WORK TO BE COMPLETED: Each entry that follows is to be copied exactly, minus any pictures.

····················

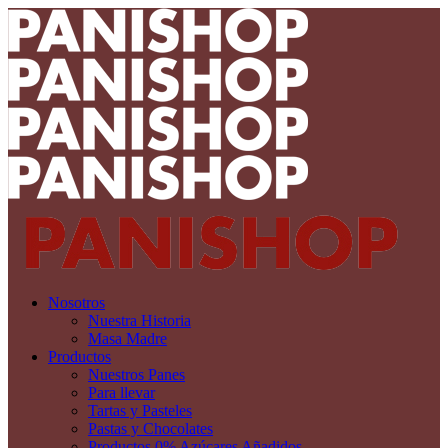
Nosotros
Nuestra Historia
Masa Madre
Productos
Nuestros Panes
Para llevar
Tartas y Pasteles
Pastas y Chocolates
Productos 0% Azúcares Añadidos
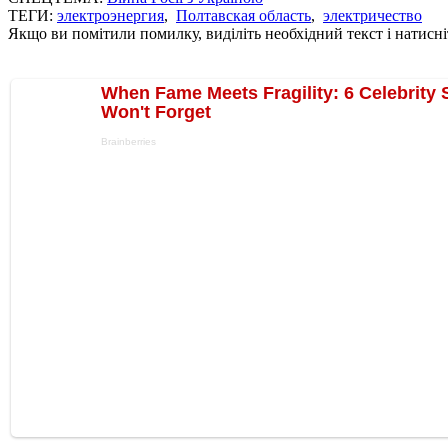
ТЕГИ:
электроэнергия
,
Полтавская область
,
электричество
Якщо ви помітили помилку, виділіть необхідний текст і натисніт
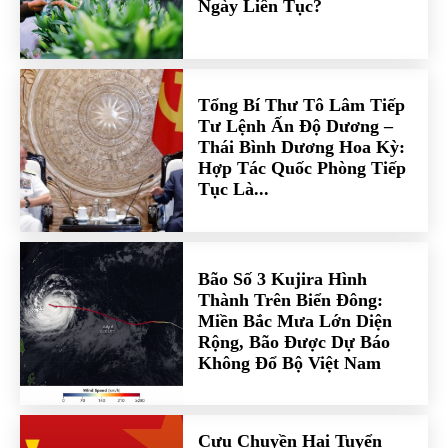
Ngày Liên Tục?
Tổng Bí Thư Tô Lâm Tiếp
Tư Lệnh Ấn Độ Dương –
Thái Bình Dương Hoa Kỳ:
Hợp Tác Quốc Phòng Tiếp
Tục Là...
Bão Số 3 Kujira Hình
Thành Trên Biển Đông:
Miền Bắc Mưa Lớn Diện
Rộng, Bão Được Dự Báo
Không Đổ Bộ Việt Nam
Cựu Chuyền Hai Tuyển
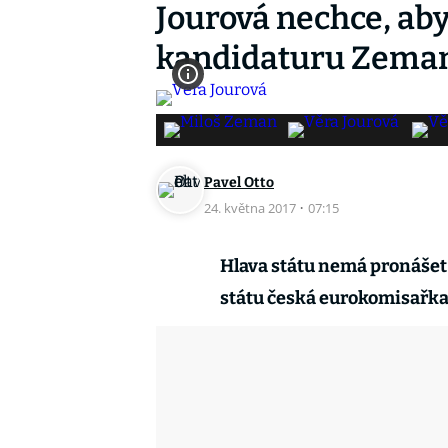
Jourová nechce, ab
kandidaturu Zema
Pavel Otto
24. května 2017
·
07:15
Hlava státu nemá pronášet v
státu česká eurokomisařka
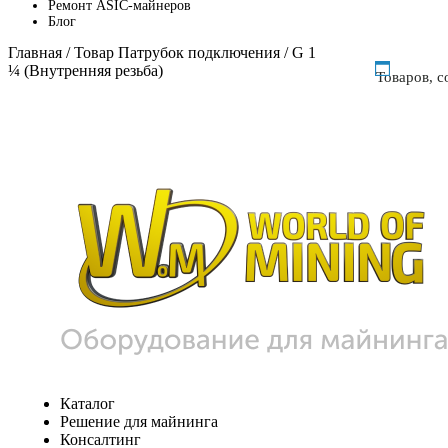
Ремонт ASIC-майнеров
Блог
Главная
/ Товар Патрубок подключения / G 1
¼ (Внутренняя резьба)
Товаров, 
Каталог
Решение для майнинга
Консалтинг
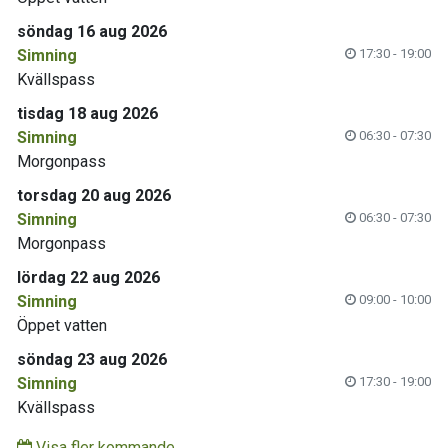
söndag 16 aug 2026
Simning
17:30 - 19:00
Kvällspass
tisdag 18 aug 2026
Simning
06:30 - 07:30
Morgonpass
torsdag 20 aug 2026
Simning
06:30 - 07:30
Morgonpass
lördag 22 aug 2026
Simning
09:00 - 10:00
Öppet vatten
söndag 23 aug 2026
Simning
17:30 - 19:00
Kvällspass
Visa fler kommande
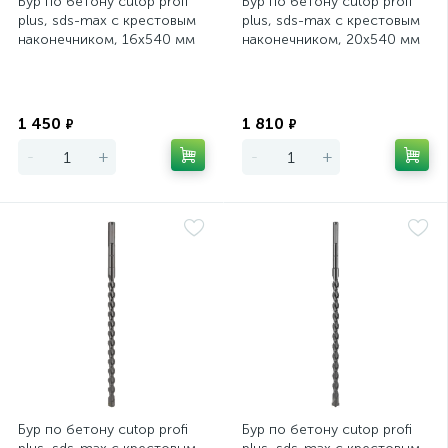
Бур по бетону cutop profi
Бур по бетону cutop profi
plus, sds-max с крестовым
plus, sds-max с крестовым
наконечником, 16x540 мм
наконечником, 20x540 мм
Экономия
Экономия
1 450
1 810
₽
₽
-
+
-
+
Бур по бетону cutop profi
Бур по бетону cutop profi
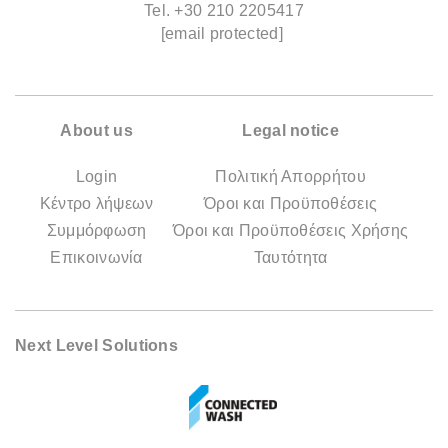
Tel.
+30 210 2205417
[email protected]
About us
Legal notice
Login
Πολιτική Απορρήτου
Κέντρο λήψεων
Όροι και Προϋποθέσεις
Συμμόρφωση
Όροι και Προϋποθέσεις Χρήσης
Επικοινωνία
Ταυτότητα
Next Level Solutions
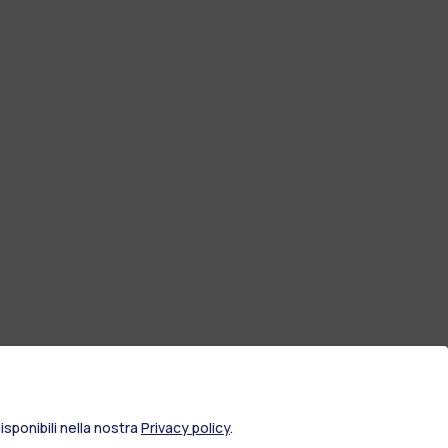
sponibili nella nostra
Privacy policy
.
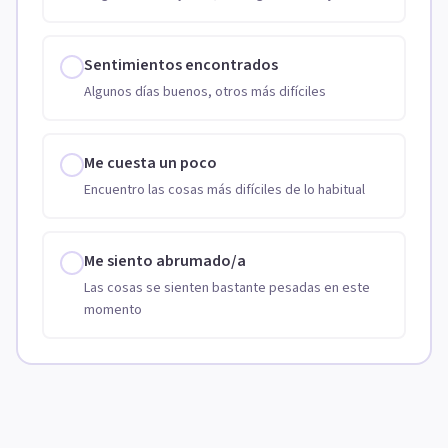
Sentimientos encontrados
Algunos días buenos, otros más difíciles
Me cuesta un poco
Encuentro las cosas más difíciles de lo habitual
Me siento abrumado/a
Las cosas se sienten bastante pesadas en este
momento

····················

ANSWER TO THE PROBLEM:
Nosotros
Nuestra Historia
Masa Madre
Productos
Nuestros Panes
Para llevar
Tartas y Pasteles
Pastas y Chocolates
Productos 0% Azúcares Añadidos
ТЕГИ:
электроэнергия
,
Полтавская область
,
электричество
Якщо ви помітили помилку, виділіть необхідний текст і натисніт
Ngày Liên Tục?
Tổng Bí Thư Tô Lâm Tiếp
Tư Lệnh Ấn Độ Dương –
Thái Bình Dương Hoa Kỳ:
Hợp Tác Quốc Phòng Tiếp
Tục Là...
Bão Số 3 Kujira Hình
Thành Trên Biển Đông:
Miền Bắc Mưa Lớn Diện
Rộng, Bão Được Dự Báo
Không Đổ Bộ Việt Nam
Cựu Chuyền Hai Tuyển
Jourová nechce, ab
kandidaturu Zema
Pavel Otto
24. května 2017
·
07:15
Hlava státu nemá pronášet v
státu česká eurokomisařka
Ремонт ASIC-майнеров
Блог
Главная
/ Товар Патрубок подключения / G 1
¼ (Внутренняя резьба)
Товаров, 
Каталог
Решение для майнинга
Консалтинг
söndag 16 aug 2026
Simning
17:30 - 19:00
Kvällspass
tisdag 18 aug 2026
Simning
06:30 - 07:30
Morgonpass
torsdag 20 aug 2026
Simning
06:30 - 07:30
Morgonpass
lördag 22 aug 2026
Simning
09:00 - 10:00
Öppet vatten
söndag 23 aug 2026
Simning
17:30 - 19:00
Kvällspass
Visa fler kommande
Бур по бетону cutop profi
Бур по бетону cutop profi
plus, sds-max с крестовым
plus, sds-max с крестовым
наконечником, 16x540 мм
наконечником, 20x540 мм
Экономия
Экономия
1 450
1 810
₽
₽
-
+
-
+
Бур по бетону cutop profi
Бур по бетону cutop profi
Tel.
+30 210 2205417
[email protected]
About us
Legal notice
Login
Πολιτική Απορρήτου
Κέντρο λήψεων
Όροι και Προϋποθέσεις
Συμμόρφωση
Όροι και Προϋποθέσεις Χρήσης
Επικοινωνία
Ταυτότητα
Next Level Solutions
sponibili nella nostra
Privacy policy
.
Sentimientos encontrados
Algunos días buenos, otros más difíciles
Me cuesta un poco
Encuentro las cosas más difíciles de lo habitual
Me siento abrumado/a
Las cosas se sienten bastante pesadas en este
momento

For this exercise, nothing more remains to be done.